The technical part of the paper, i.e., the investigation into the selection of a suitable parameter set, is carefully presented. However, there are some weaknesses in terms of clarity and structure in the general presentation and also in the presentation and critical discussion of the comparisons with MLS data. Some aspects deserve better or more detailed presentation and discussion.
My general comments are as follows:
The introduction should be better structured, possibly with the help of subsections, since some of the information it contains seems scattered and disjointed. Some later, and more generic, passages could be inserted here (example see below).
The use of the term averaging kernel (AK) is inconsistent and in some cases does not follow standard terminology. Specifically:
The curves in Figure 2 do not represent the AK profiles as stated, but rather the profiles of the diagonal values of the averaging kernel matrix (AKM). More accurately, the rows of this matrix would be called averaging kernels, as it is done, e.g., in Figure 4 of Smith & Barnet (2020). There, the profiles of the diagonal values in Figure 5 are referred to as “averaging kernel diagonal vectors.”Figure 2: Instead of the profiles of the diagonal values of the AKM, it would be desirable and instructive to see the AKs (i.e., the rows of the matrix). By their shapes, one can get an impression of the altitude range which contributes to the HNO3 profile at a given pressure level.

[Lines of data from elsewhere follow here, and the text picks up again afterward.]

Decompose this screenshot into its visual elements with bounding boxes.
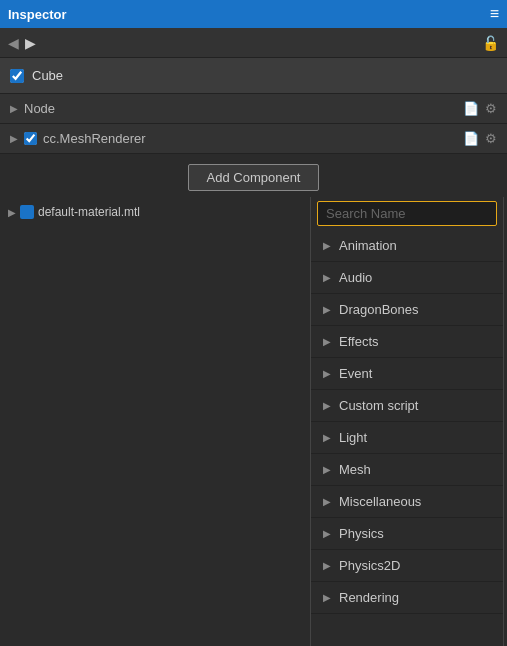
mesh-expand-arrow-icon[interactable]: ▶	[10, 133, 18, 144]
left-panel: ▶ default-material.mtl	[0, 197, 155, 646]
menu-item-expand-arrow-icon: ▶	[323, 368, 331, 379]
cube-label: Cube	[32, 68, 63, 83]
menu-item-label: Rendering	[339, 590, 399, 605]
menu-item[interactable]: ▶Physics2D	[311, 550, 503, 582]
search-row	[311, 197, 503, 230]
material-expand-arrow-icon[interactable]: ▶	[8, 207, 16, 218]
menu-item-expand-arrow-icon: ▶	[323, 432, 331, 443]
node-section-icons: 📄 ⚙	[463, 101, 497, 116]
menu-item-expand-arrow-icon: ▶	[323, 304, 331, 315]
back-arrow-icon[interactable]: ◀	[8, 35, 19, 51]
menu-item-expand-arrow-icon: ▶	[323, 336, 331, 347]
menu-item[interactable]: ▶Mesh	[311, 454, 503, 486]
menu-item-expand-arrow-icon: ▶	[323, 592, 331, 603]
menu-item[interactable]: ▶Animation	[311, 230, 503, 262]
mesh-doc-icon[interactable]: 📄	[463, 131, 479, 146]
menu-item-expand-arrow-icon: ▶	[323, 400, 331, 411]
node-section-row: ▶ Node 📄 ⚙	[0, 94, 507, 124]
main-content: ▶ default-material.mtl ▶Animation▶Audio▶…	[0, 197, 507, 646]
nav-arrows: ◀ ▶	[8, 35, 36, 51]
menu-item[interactable]: ▶Physics	[311, 518, 503, 550]
menu-item[interactable]: ▶Custom script	[311, 390, 503, 422]
menu-item-label: Event	[339, 366, 372, 381]
menu-item[interactable]: ▶Event	[311, 358, 503, 390]
menu-item-label: DragonBones	[339, 302, 419, 317]
material-icon	[20, 205, 34, 219]
add-component-button[interactable]: Add Component	[188, 164, 320, 191]
menu-item[interactable]: ▶DragonBones	[311, 294, 503, 326]
node-doc-icon[interactable]: 📄	[463, 101, 479, 116]
node-section-label: Node	[24, 101, 55, 116]
cube-row: Cube	[0, 58, 507, 94]
menu-item[interactable]: ▶Miscellaneous	[311, 486, 503, 518]
search-input[interactable]	[317, 201, 497, 226]
forward-arrow-icon[interactable]: ▶	[25, 35, 36, 51]
menu-item-expand-arrow-icon: ▶	[323, 240, 331, 251]
node-gear-icon[interactable]: ⚙	[485, 101, 497, 116]
mesh-renderer-row: ▶ cc.MeshRenderer 📄 ⚙	[0, 124, 507, 154]
mesh-renderer-checkbox[interactable]	[24, 132, 37, 145]
inspector-title: Inspector	[8, 7, 67, 22]
menu-item-expand-arrow-icon: ▶	[323, 496, 331, 507]
mesh-renderer-left: ▶ cc.MeshRenderer	[10, 131, 146, 146]
nav-row: ◀ ▶ 🔓	[0, 28, 507, 58]
menu-item[interactable]: ▶Rendering	[311, 582, 503, 614]
menu-list: ▶Animation▶Audio▶DragonBones▶Effects▶Eve…	[311, 230, 503, 646]
menu-item-label: Effects	[339, 334, 379, 349]
node-expand-arrow-icon[interactable]: ▶	[10, 103, 18, 114]
add-component-area: Add Component	[0, 154, 507, 197]
menu-item[interactable]: ▶Effects	[311, 326, 503, 358]
menu-item-label: Animation	[339, 238, 397, 253]
menu-item-label: Custom script	[339, 398, 418, 413]
menu-item-expand-arrow-icon: ▶	[323, 464, 331, 475]
menu-item-expand-arrow-icon: ▶	[323, 560, 331, 571]
menu-item-label: Physics2D	[339, 558, 400, 573]
header-menu-icon[interactable]: ≡	[490, 5, 499, 23]
menu-item-label: Mesh	[339, 462, 371, 477]
menu-item-label: Miscellaneous	[339, 494, 421, 509]
menu-item[interactable]: ▶Audio	[311, 262, 503, 294]
default-material-item[interactable]: ▶ default-material.mtl	[8, 205, 155, 219]
material-label: default-material.mtl	[38, 205, 140, 219]
mesh-renderer-icons: 📄 ⚙	[463, 131, 497, 146]
inspector-panel: Inspector ≡ ◀ ▶ 🔓 Cube ▶ Node 📄 ⚙ ▶ cc.M…	[0, 0, 507, 646]
menu-item-label: Physics	[339, 526, 384, 541]
menu-item-expand-arrow-icon: ▶	[323, 528, 331, 539]
menu-item-expand-arrow-icon: ▶	[323, 272, 331, 283]
menu-item-label: Light	[339, 430, 367, 445]
menu-item-label: Audio	[339, 270, 372, 285]
node-section-left: ▶ Node	[10, 101, 55, 116]
inspector-header: Inspector ≡	[0, 0, 507, 28]
menu-item[interactable]: ▶Light	[311, 422, 503, 454]
component-dropdown: ▶Animation▶Audio▶DragonBones▶Effects▶Eve…	[310, 197, 504, 646]
cube-checkbox[interactable]	[10, 69, 24, 83]
lock-icon[interactable]: 🔓	[482, 35, 499, 51]
mesh-gear-icon[interactable]: ⚙	[485, 131, 497, 146]
mesh-renderer-label: cc.MeshRenderer	[43, 131, 146, 146]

p.7ff, l.202ff Please do not present the mathematical relations between the quantities in the running text, but rather use equations with numbering. This also facilitates references in the text. A more detailed description of the retrieval quantities and their mathematical relations, or at least references to where the respective relations are documented, would be beneficial. Perhaps a brief recapitulation of the retrieval approach and the related quantities in a separate section earlier in the text would be appropriate.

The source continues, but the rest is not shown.